What Renacci fails to say is that "opposition research" is Politics 101 and undoubtedly he and national Republican organizations are undoubtedly tracking Congresswoman Sutton.
It appears to The Report that Renacci is whining because he fears that the Democrat researchers may come up with material that could be a difference maker in this close, close race.
The question that yours truly has is why Renacci in being so sensitive to be tracked and monitored? Does he know that there are politically explosive skeletons to be discovered?
The Report doubts that such is the case because certainly the Boccieri campaign would have discovered them (if they existed) in Renacci's successful campaign to unseat Boccieri in 2010.
So the answer is likely that Renacci didn't figure on running behind with only about 100 days left before the election and he is coming just a little bit unglued.
A third sign that a campaign rush may be setting in with Renacci has to do with his challenge to Sutton to come out and debate him on the merits/demerits of he Affordable Care Act (referred to by Republicans as being Obamacare) on the heels of the United States Supreme Court ruling the core of the act constitutional.
The SCPR, for one, thinks that Sutton should take him up on the challenge.
She may find that there are many (perhaps, even a majority) in the 16th who do not want to see the act repealed as Renacci has committed himself to. National polls show that a majority of Americans do not want the law repealed. But it is close. The worse that The Report thinks Sutton would do is to have a standoff on the issue. And a face off could be a real educational experience for the voters of the 16th.

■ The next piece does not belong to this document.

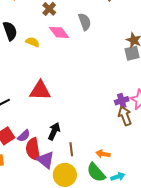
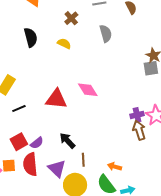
pink diamond: (59, 32) -> (88, 90), moved
yellow semicircle: (33, 42) -> (64, 44), moved
black arrow: (54, 131) -> (67, 141), turned -72
red semicircle: (33, 149) -> (30, 164), moved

No doubt Renacci thinks otherwise and feels that if he can bait Sutton, then he is well on his way to pulling ahead of her and thereby resolve his concern that his congressional seat may be slipping away from him.. He appears to desperately looking for a head turner issue and he thinks this is it.
What's the saying? Be careful what you wish for!
So the foregoing are signs (there are others) that the SCPR thinks demonstrates Congressman Jim Renacci might be losing it just a tad on maintaining campaign composure.
If his unease accelerates, he is likely to do some really dumb things and then "Katy bar the door," real political trouble is just around the corner in terms of him doing himself in.
It is well understood by most of us that human beings do not function well under stress.
Could a panicky Jim Renacci turn a very close race into a sold win for Betty Sutton notwithstanding Renacci's large lead in fundraising?